Some of you may say, “hey not a bad idea”, however, the EDPB was not pleased with these shenanigans. The EDPB ruled that processing personal data to target users with ads is not necessary for the performance of a contract. The contract, being the terms of service, was intended to allow users to use Facebook and Instagram platforms, not to be targeted by ads. Therefore, Meta could not rely on contractual necessity to process personal data for the purpose of ad targeting. Instead, Meta must start to collect opt-in consent from each user in order to serve them with personalized ads, which will no doubt have a significant impact on their business. They have three months to get their act together.
So what does this mean for your business?
While Meta is expected to appeal this decision, this is a loud and clear message to all companies, that identifying the appropriate lawful basis for each processing activity is of paramount importance as it may have an impact on your business model and business activities.

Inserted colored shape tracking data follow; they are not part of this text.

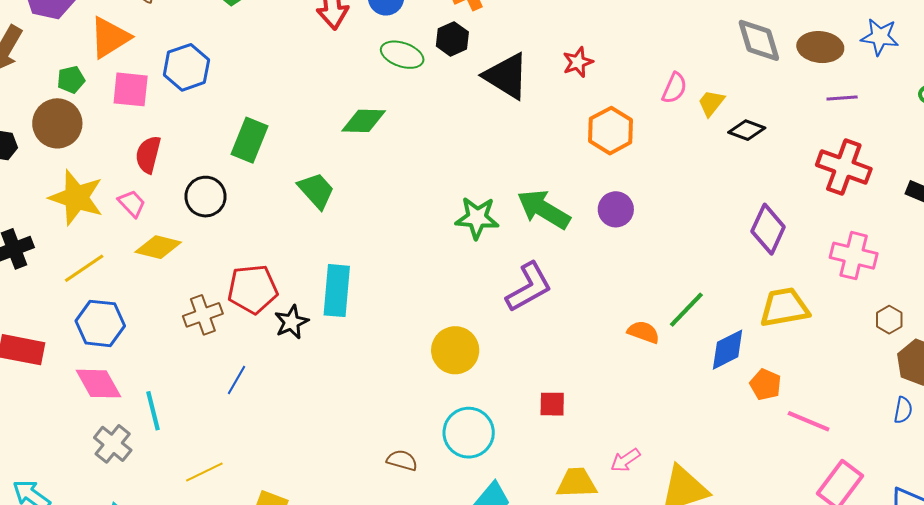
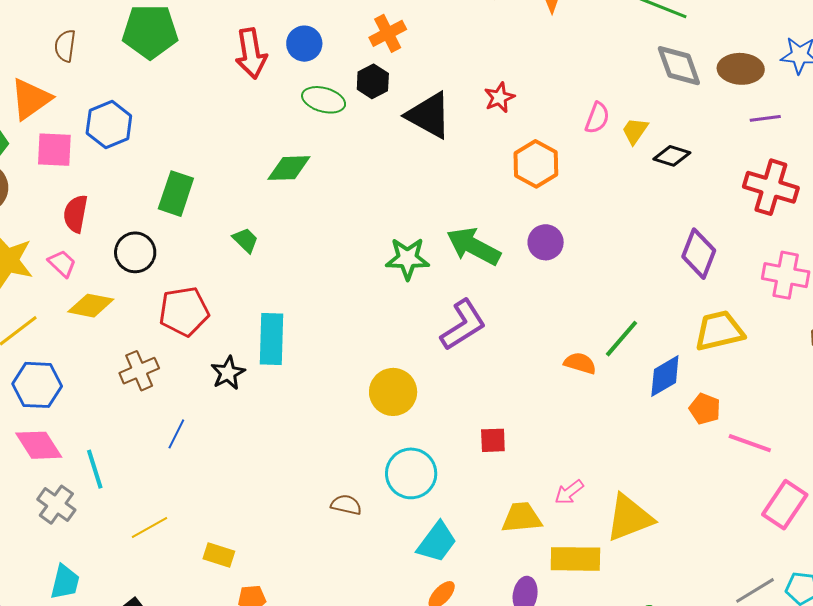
green trapezoid: (316, 191) -> (246, 240), size x0.7
red pentagon: (253, 289) -> (184, 311), moved

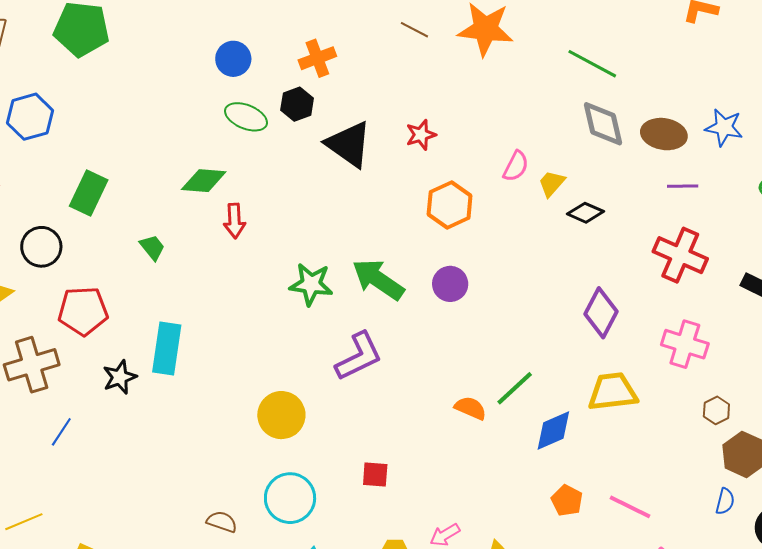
red arrow: (251, 53) -> (234, 221), moved, size x0.7
brown cross: (139, 371) -> (32, 365), size x1.4
orange pentagon: (705, 409) -> (567, 501), moved

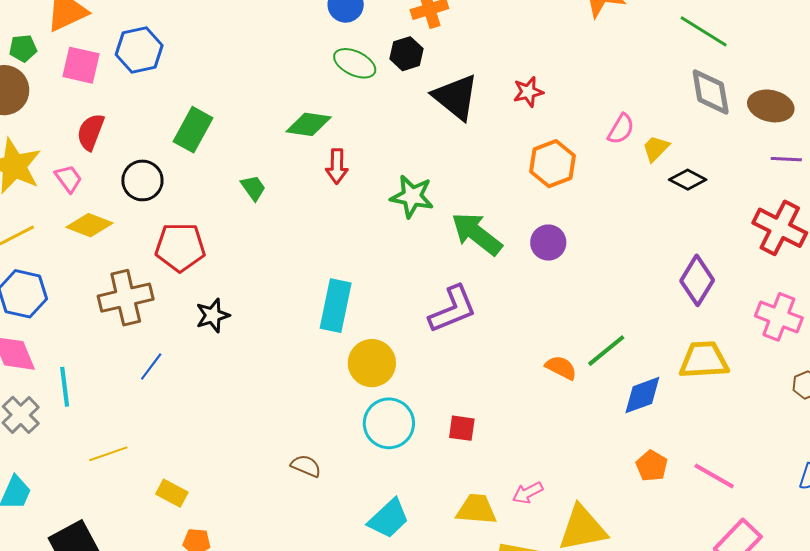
green star: (311, 284) -> (412, 196), moved
cyan rectangle: (167, 348) -> (336, 306), moved
cyan circle: (290, 498) -> (389, 423), moved

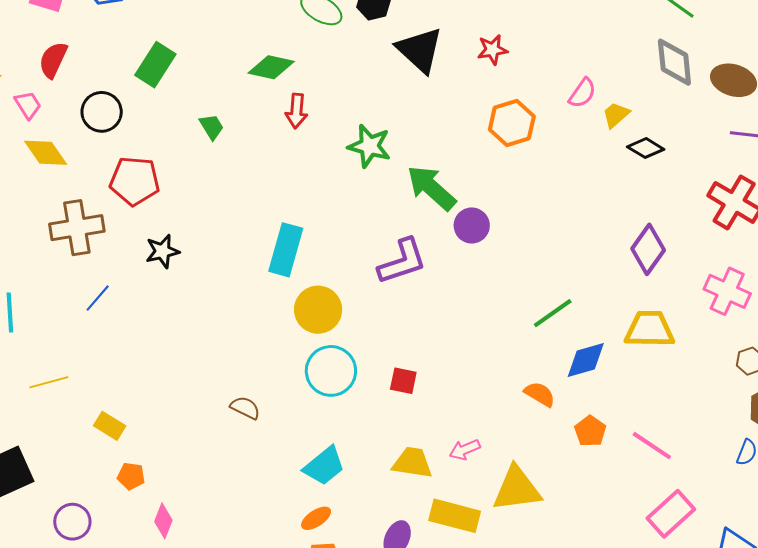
yellow diamond: (89, 225) -> (46, 153), turned 30
purple circle: (548, 243) -> (472, 225), moved
orange semicircle: (561, 368) -> (540, 394), moved

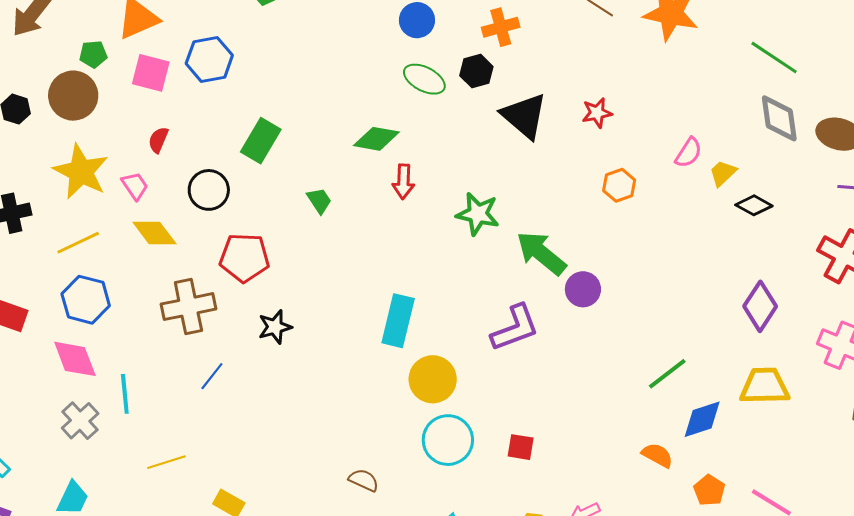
red semicircle: (53, 60) -> (158, 140), size x0.7
orange hexagon: (512, 123) -> (619, 185), size x0.7

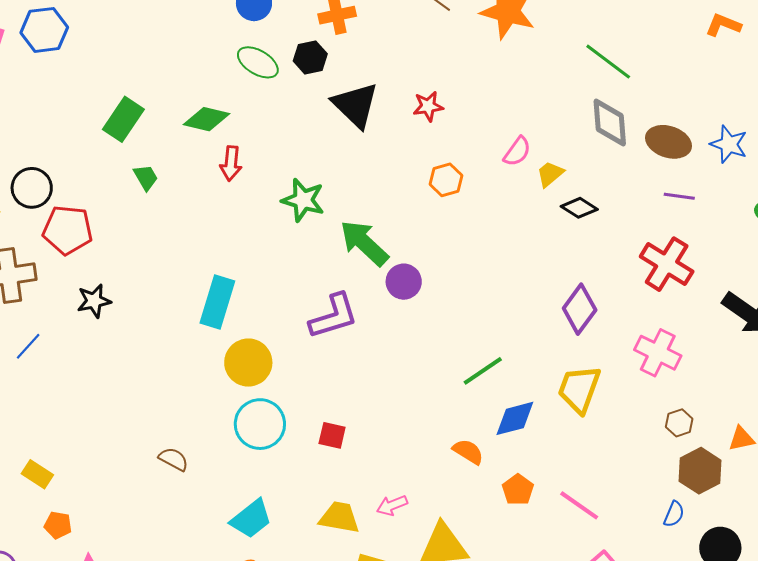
green rectangle: (261, 141) -> (123, 119), moved
black circle: (209, 190) -> (32, 188), moved
yellow trapezoid: (765, 386) -> (579, 389), turned -72

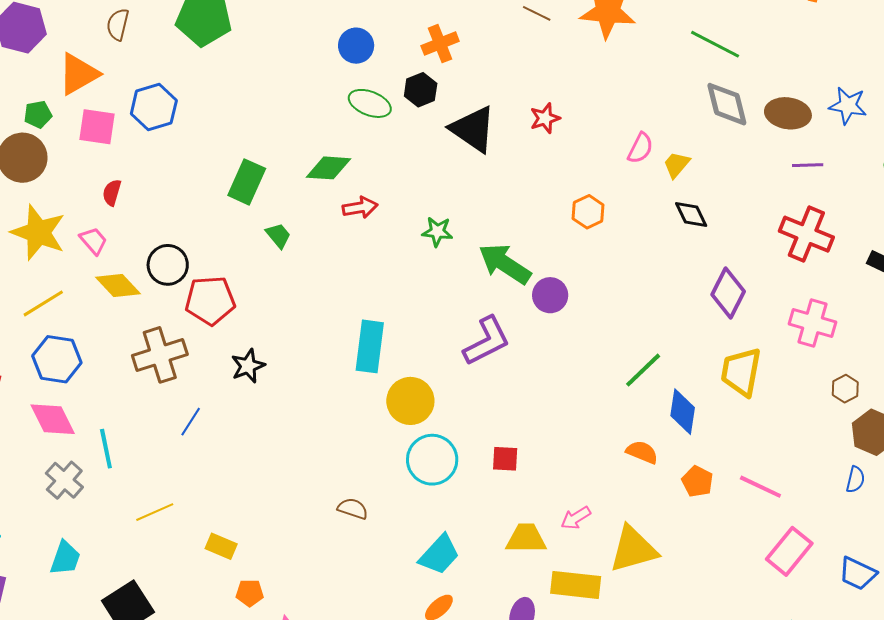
red arrow: (231, 163) -> (360, 208), turned -96
orange hexagon: (446, 180) -> (588, 212), moved
green star: (303, 200) -> (437, 232), size x0.7
black diamond: (579, 208) -> (691, 214), moved, turned 42
blue diamond: (515, 418) -> (683, 412), turned -57

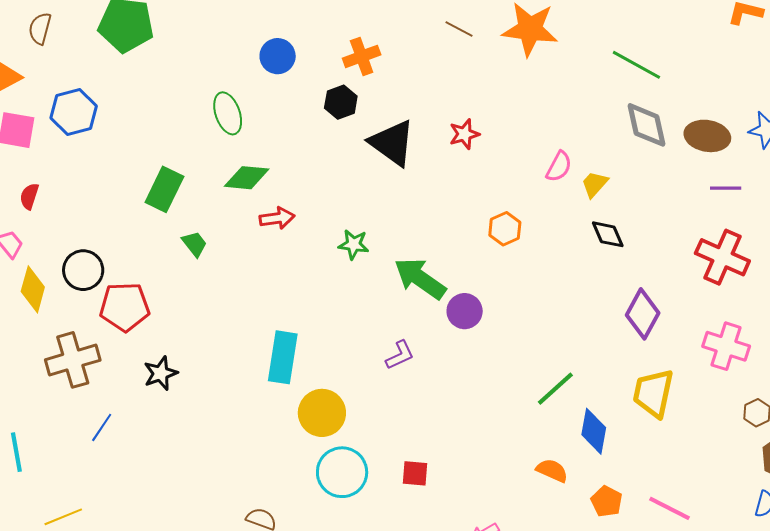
green ellipse: (370, 103) -> (228, 113), moved, turned 48
yellow diamond: (118, 285) -> (33, 289), turned 57
purple L-shape: (487, 341) -> (400, 355), size x0.6

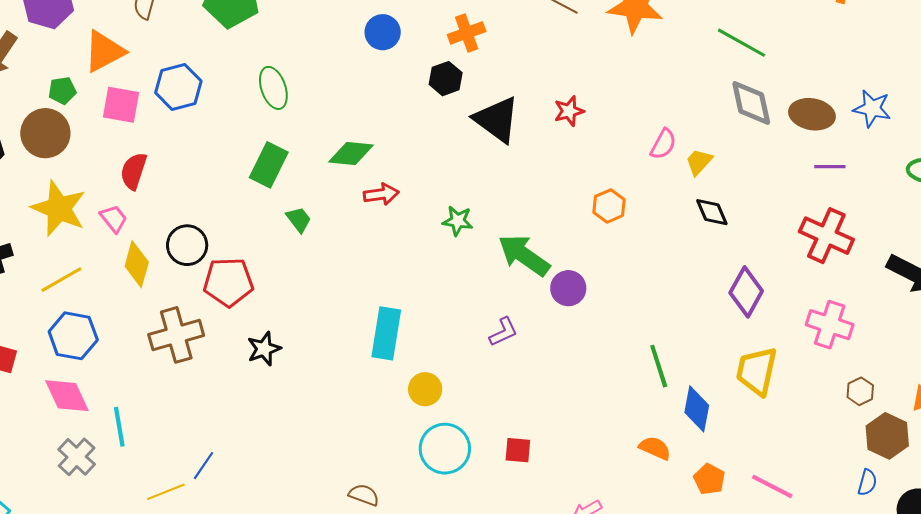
green ellipse: (228, 113) -> (273, 88), moved
red semicircle: (29, 196) -> (134, 171), size x1.4
green line: (555, 389) -> (659, 366), turned -66
yellow circle: (322, 413) -> (425, 389), size x0.7
blue line: (102, 427) -> (203, 466), moved

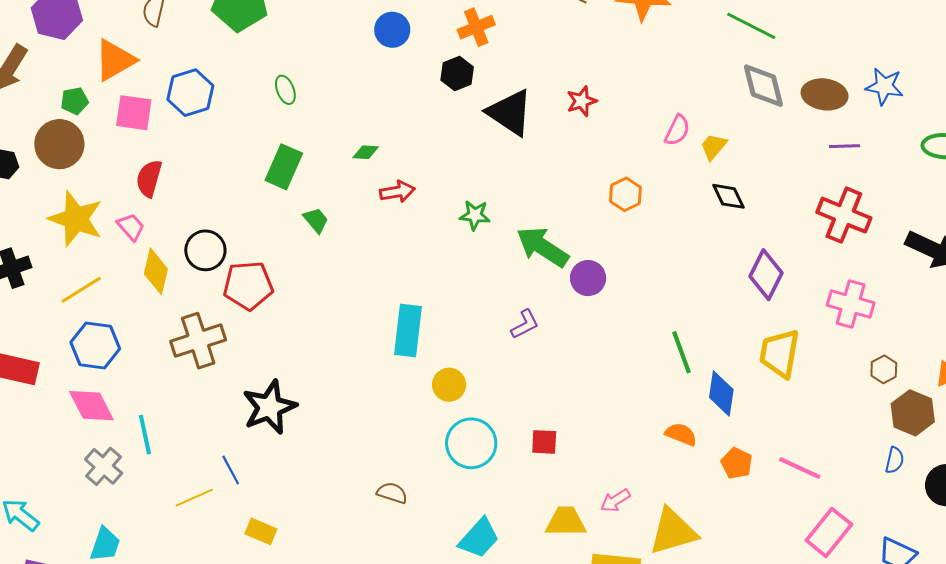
green ellipse: (273, 88) -> (285, 90), size x0.7
green diamond: (351, 154) -> (366, 152), size x0.6
black star: (264, 349) -> (269, 407), moved, size x1.6
blue line: (203, 466) -> (231, 470), turned -60

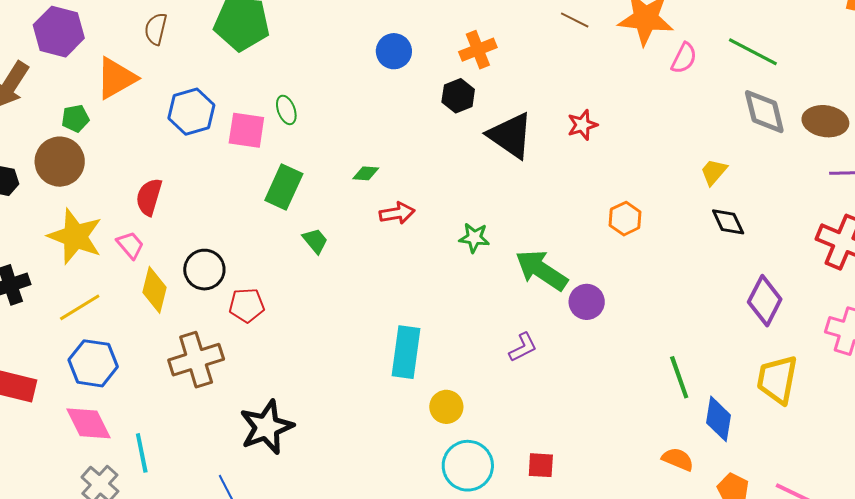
pink square: (134, 113) -> (246, 130), moved
pink semicircle: (677, 130) -> (684, 58), moved
red pentagon: (248, 286) -> (247, 305), size x0.7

One of the best times to identify the lawful basis for processing activities is when you prepare a data map (or records of processing activities) and before you launch your product or service. Identifying a basis for processing should be done at the time of collection before processing occurs. Relying on contract or legitimate interest when you should be relying on consent may significantly impact the way you perform the activities in your business. It is also important to note that according to Article 29 Working Party’s guidance on consent, you cannot rely on multiple lawful bases for one specific purpose. You must choose only one.
Be mindful that you cannot rely on legitimate interest as a lawful basis for “special category” (or sensitive) personal data. Consent will likely be the proper lawful basis.
So remember, just as a fire extinguisher is a tool that is designed for a specific purpose (i.e. putting out fires), the lawful bases under the GDPR are tools that are designed for a specific purpose (i.e. providing a lawful justification for processing personal data). Using a fire extinguisher to cook a meal would be an inappropriate use of the tool, just as using a lawful basis under the GDPR for a purpose other than what it was intended for would be.